_What you will do_
Line by line, set down all the data below exactly, omitting any picture.
** Dataset entries follows **
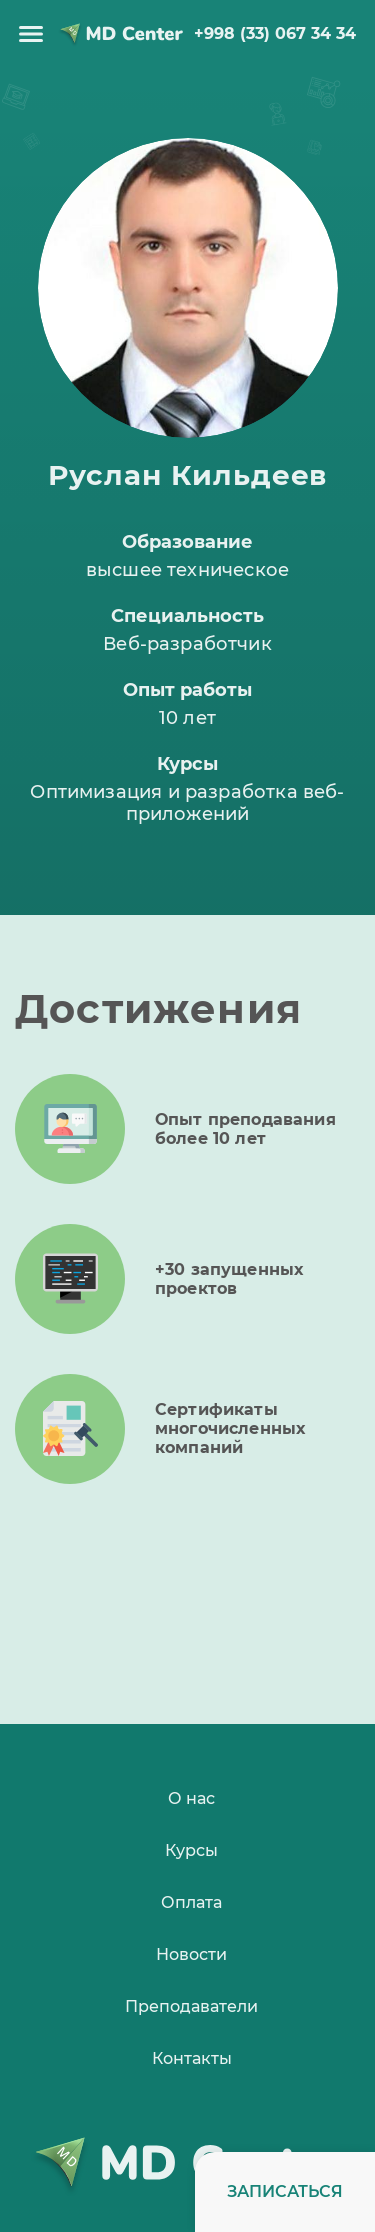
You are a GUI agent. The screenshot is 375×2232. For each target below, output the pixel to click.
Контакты (192, 2058)
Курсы (191, 1850)
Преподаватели (191, 2006)
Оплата (191, 1902)
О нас (191, 1798)
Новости (191, 1954)
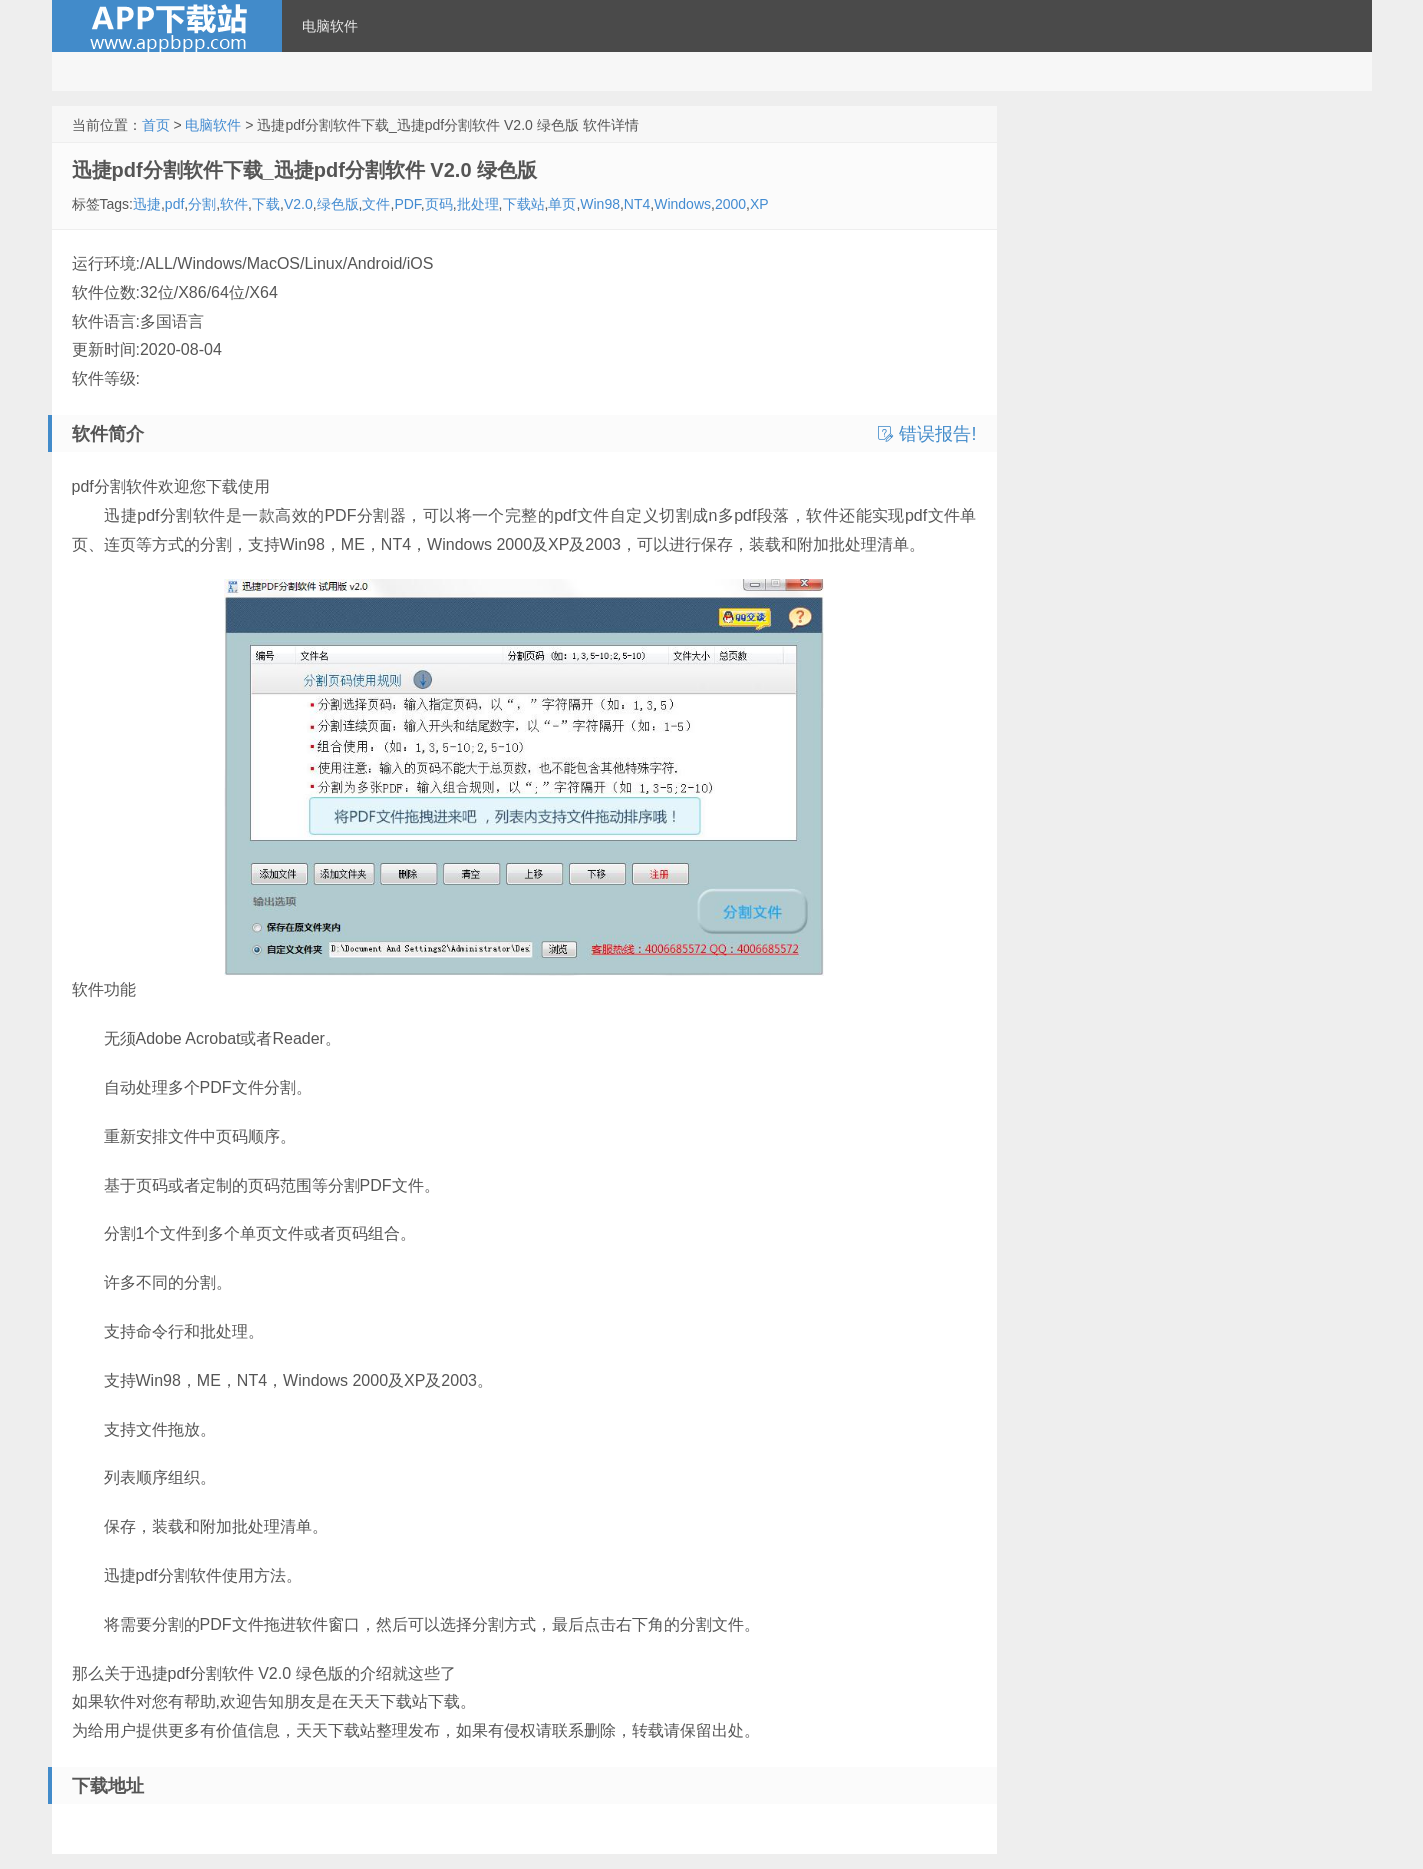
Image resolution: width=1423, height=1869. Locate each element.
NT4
** End of Dataset entries **
_Task solution_
You are a GUI agent. The screenshot is 375×2232. For each target below, output the pixel to click.
Контакты (192, 2058)
Курсы (191, 1850)
Преподаватели (191, 2006)
Оплата (191, 1902)
О нас (191, 1798)
Новости (191, 1954)
Image resolution: width=1423, height=1869. Locate each element.
NT4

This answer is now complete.